# Model Railroaders



## DJGurkins (Sep 28, 2014)

Are there any Model Railroaders in this forum? I am just getting into it for the model building and something to do with my Grand daughter. I just bought a cheap DCC starter set and will begin a 4x8 layout real soon.


----------



## Raymond Walters (Oct 1, 2014)

I too enjoy railroading period - modeling and the real thing. I do hope you enjoy your new hobby.


----------



## Tim Caldwell (Oct 12, 2014)

Hello Brother, It's a slippery slope this model railway thing. Before you know it you'll have a loft full of layout.


----------



## okielabrat (Jul 30, 2018)

I also am a model railroader, and like chasing down the real thing to shoot pictures and videos.


----------



## Benjamin Baxter (Aug 4, 2018)

I will follow this. I want to do this with my son when he is a little older.

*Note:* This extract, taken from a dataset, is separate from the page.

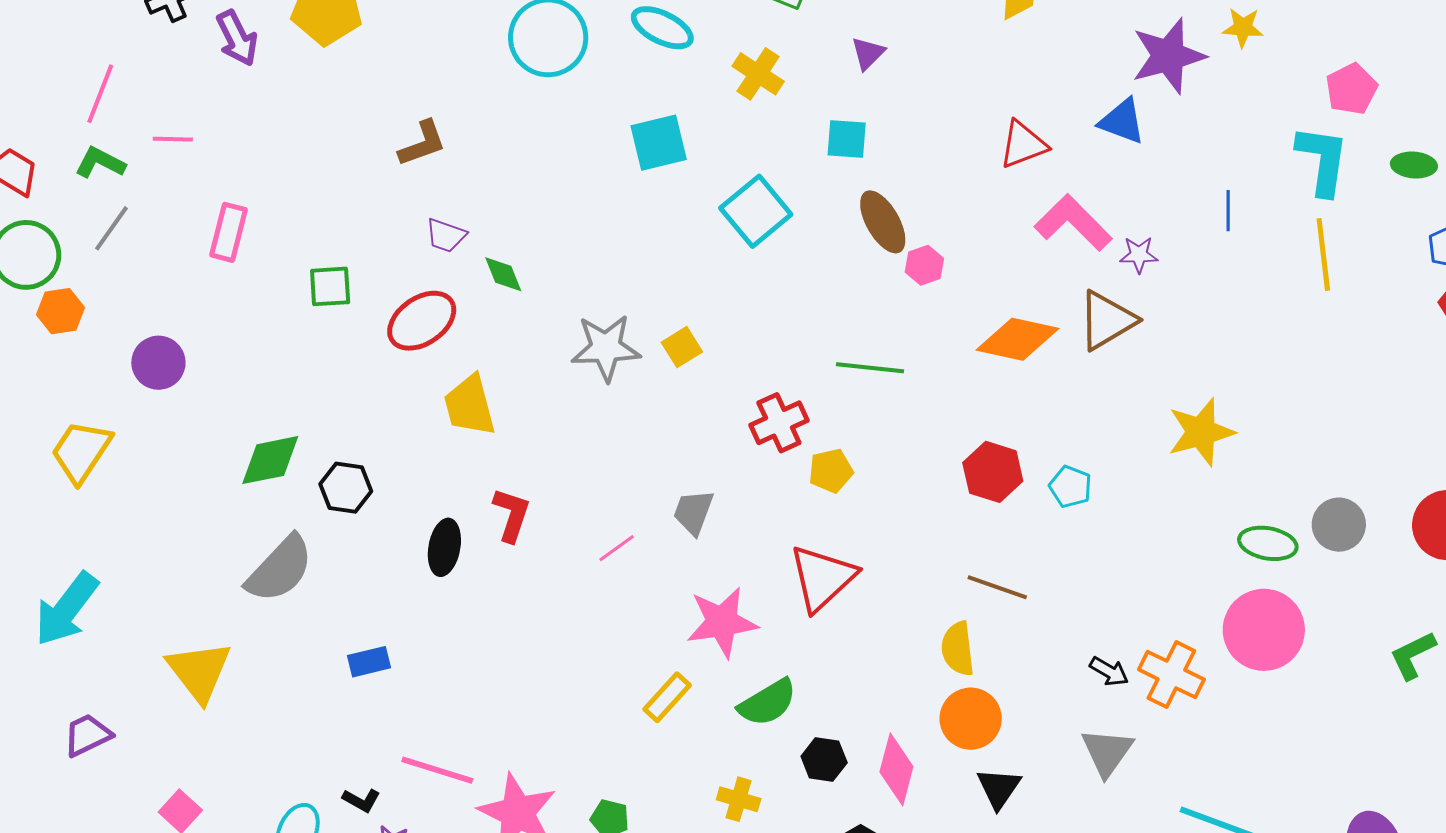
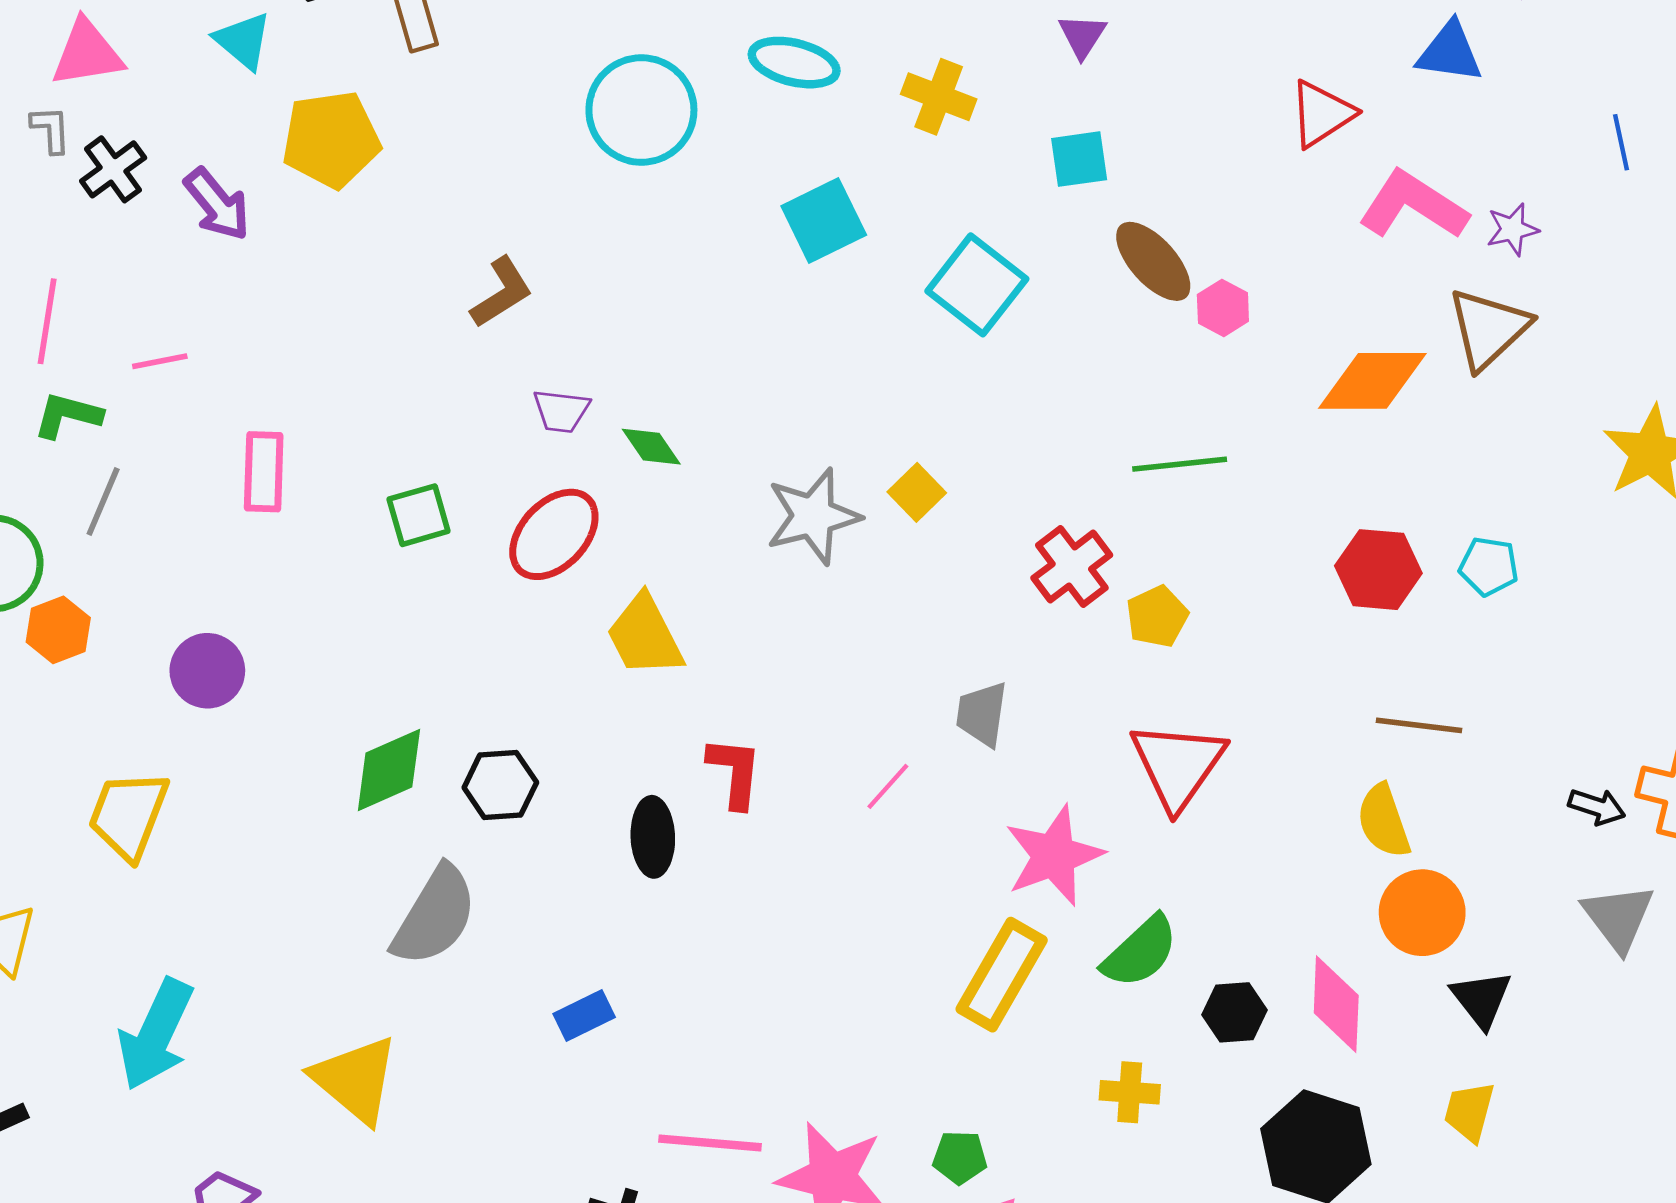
yellow rectangle: (667, 697) -> (1002, 975), size x1.5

Sent from my iPhone using My Freemasonry Mobile


----------



## darsehole (Aug 4, 2018)

We were at Supertrains this year, which is Canada’s largest model railroad event. 

You would be AMAZED at the amount of brothers that model railroad. 

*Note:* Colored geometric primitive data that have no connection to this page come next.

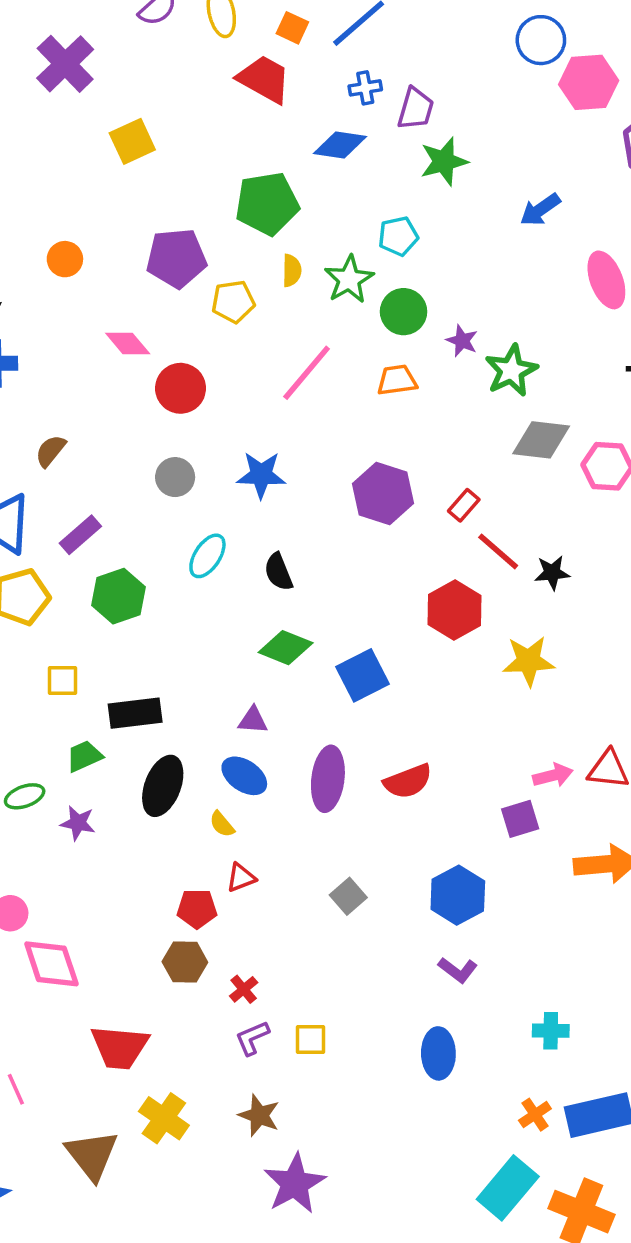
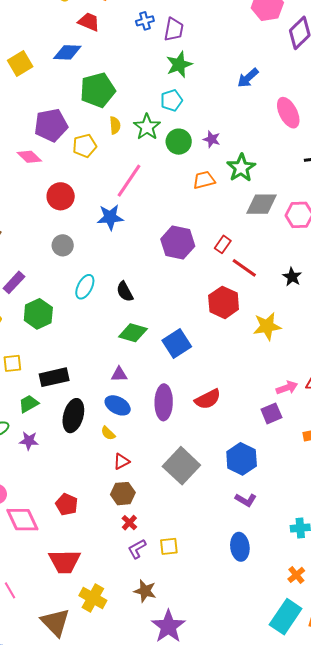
red trapezoid: (264, 79) -> (89, 22), size x0.7
blue diamond: (340, 145) -> (67, 52), moved
green star: (444, 161) -> (179, 65), moved
purple star: (462, 341) -> (212, 139), moved
pink diamond: (128, 343) -> (29, 157), moved
orange trapezoid: (397, 380) -> (204, 180), moved
blue star: (261, 475) -> (110, 217), moved
black star: (552, 573) -> (292, 277), moved, turned -30
gray square: (348, 896) -> (181, 466), size x1.8
red pentagon: (197, 909) -> (67, 504), moved, turned 30
brown hexagon: (185, 962) -> (123, 494), moved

Sent from my iPhone using My Freemasonry mobile app


----------



## Benjamin Baxter (Aug 5, 2018)

What is easiest scale to get ahold of? Ho?

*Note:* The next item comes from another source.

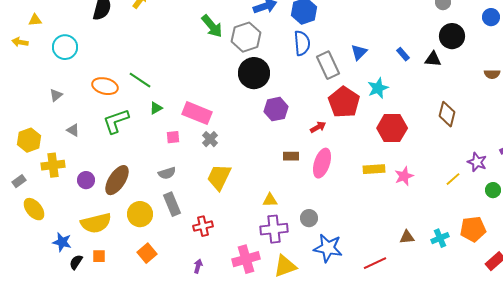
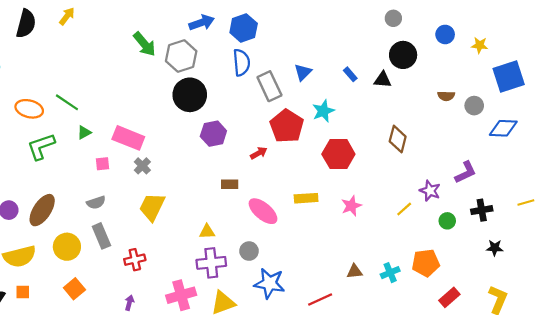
pink ellipse: (322, 163) -> (263, 211), moved, turned -68
yellow rectangle: (374, 169) -> (306, 198), moved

Sent from my iPhone using My Freemasonry Mobile


----------



## okielabrat (Aug 6, 2018)

HO scale has the most equipment available, from track to locomotives to rolling stock, buildings, etc. N scale is second-most. 

I see you're in Texas, and since I don't know how far you are from the Dallas-Ft. Worth Metroplex, I would suggest a visit to the fall train show over in Plano. I don't have the information with me right now, but I could find it & shoot it to you if you like.


----------